(TASK INSTRUCTIONS) Reproduce each line of the following material exactly, omitting the images.

* * *

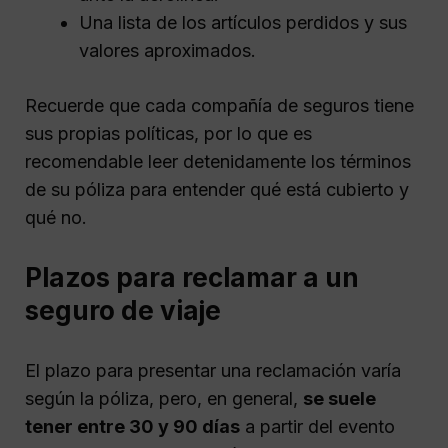
Una lista de los artículos perdidos y sus
valores aproximados.
Recuerde que cada compañía de seguros tiene
sus propias políticas, por lo que es
recomendable leer detenidamente los términos
de su póliza para entender qué está cubierto y
qué no.
Plazos para reclamar a un
seguro de viaje
El plazo para presentar una reclamación varía
según la póliza, pero, en general,
se suele
tener entre 30 y 90 días
a partir del evento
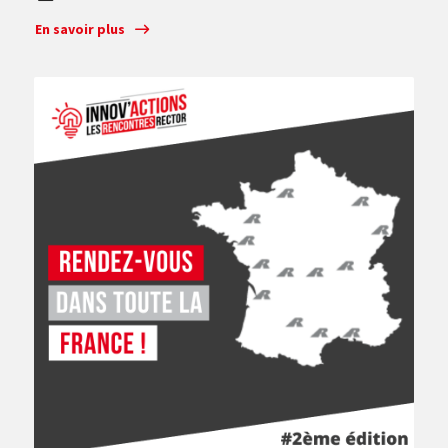
En savoir plus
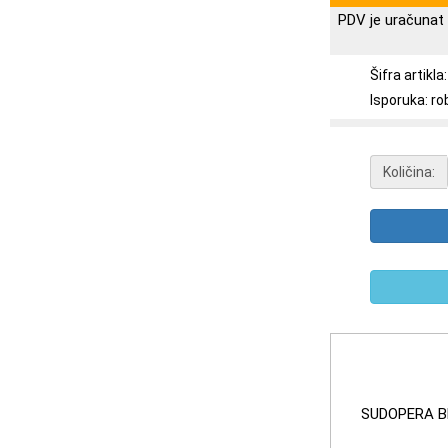
PDV je uračunat 
Šifra artikl
Isporuka: ro
Količina:
SUDOPERA B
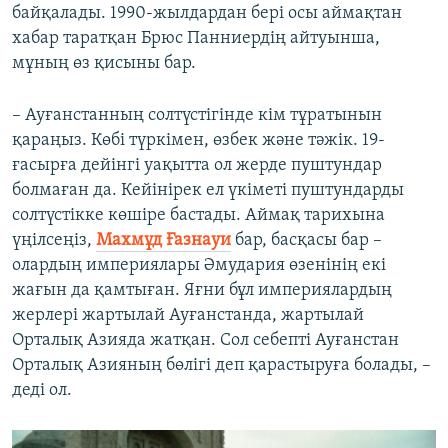
байқалады. 1990-жылдардан бері осы аймақтан
хабар таратқан Брюс Панниердің айтуынша,
мұның өз қисыны бар.
– Ауғанстанның солтүстігінде кім тұратынын
қараңыз. Көбі түркімен, өзбек және тәжік. 19-
ғасырға дейінгі уақытта ол жерде пуштундар
болмаған да. Кейінірек ел үкіметі пуштундарды
солтүстікке көшіре бастады. Аймақ тарихына
үңілсеңіз,
Махмұд Ғазнауи
бар, басқасы бар –
олардың империялары Әмудария өзенінің екі
жағын да қамтыған. Яғни бұл империялардың
жерлері жартылай Ауғанстанда, жартылай
Орталық Азияда жатқан. Сол себепті Ауғанстан
Орталық Азияның бөлігі деп қарастыруға болады, –
деді ол.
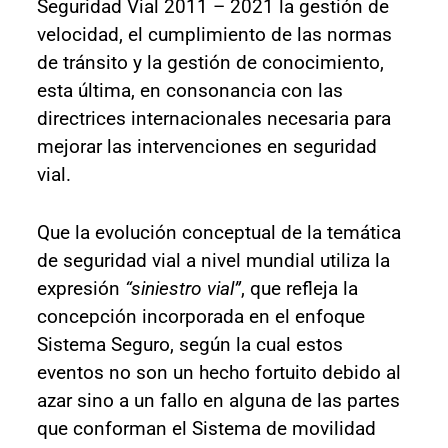
Seguridad Vial 2011 – 2021 la gestión de
velocidad, el cumplimiento de las normas
de tránsito y la gestión de conocimiento,
esta última, en consonancia con las
directrices internacionales necesaria para
mejorar las intervenciones en seguridad
vial.
Que la evolución conceptual de la temática
de seguridad vial a nivel mundial utiliza la
expresión
“siniestro vial”
, que refleja la
concepción incorporada en el enfoque
Sistema Seguro, según la cual estos
eventos no son un hecho fortuito debido al
azar sino a un fallo en alguna de las partes
que conforman el Sistema de movilidad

* * *

(SOLUTION TO THE EXERCISE)
Una lista de los artículos perdidos y sus
valores aproximados.
Recuerde que cada compañía de seguros tiene
sus propias políticas, por lo que es
recomendable leer detenidamente los términos
de su póliza para entender qué está cubierto y
qué no.
Plazos para reclamar a un
seguro de viaje
El plazo para presentar una reclamación varía
según la póliza, pero, en general,
se suele
tener entre 30 y 90 días
a partir del evento
En savoir plus
PDV je uračunat 
Šifra artikl
Isporuka: ro
Količina:
SUDOPERA B
байқалады. 1990-жылдардан бері осы аймақтан
хабар таратқан Брюс Панниердің айтуынша,
мұның өз қисыны бар.
– Ауғанстанның солтүстігінде кім тұратынын
қараңыз. Көбі түркімен, өзбек және тәжік. 19-
ғасырға дейінгі уақытта ол жерде пуштундар
болмаған да. Кейінірек ел үкіметі пуштундарды
солтүстікке көшіре бастады. Аймақ тарихына
үңілсеңіз,
Махмұд Ғазнауи
бар, басқасы бар –
олардың империялары Әмудария өзенінің екі
жағын да қамтыған. Яғни бұл империялардың
жерлері жартылай Ауғанстанда, жартылай
Орталық Азияда жатқан. Сол себепті Ауғанстан
Орталық Азияның бөлігі деп қарастыруға болады, –
деді ол.
Seguridad Vial 2011 – 2021 la gestión de
velocidad, el cumplimiento de las normas
de tránsito y la gestión de conocimiento,
esta última, en consonancia con las
directrices internacionales necesaria para
mejorar las intervenciones en seguridad
vial.
Que la evolución conceptual de la temática
de seguridad vial a nivel mundial utiliza la
expresión
“siniestro vial”
, que refleja la
concepción incorporada en el enfoque
Sistema Seguro, según la cual estos
eventos no son un hecho fortuito debido al
azar sino a un fallo en alguna de las partes
que conforman el Sistema de movilidad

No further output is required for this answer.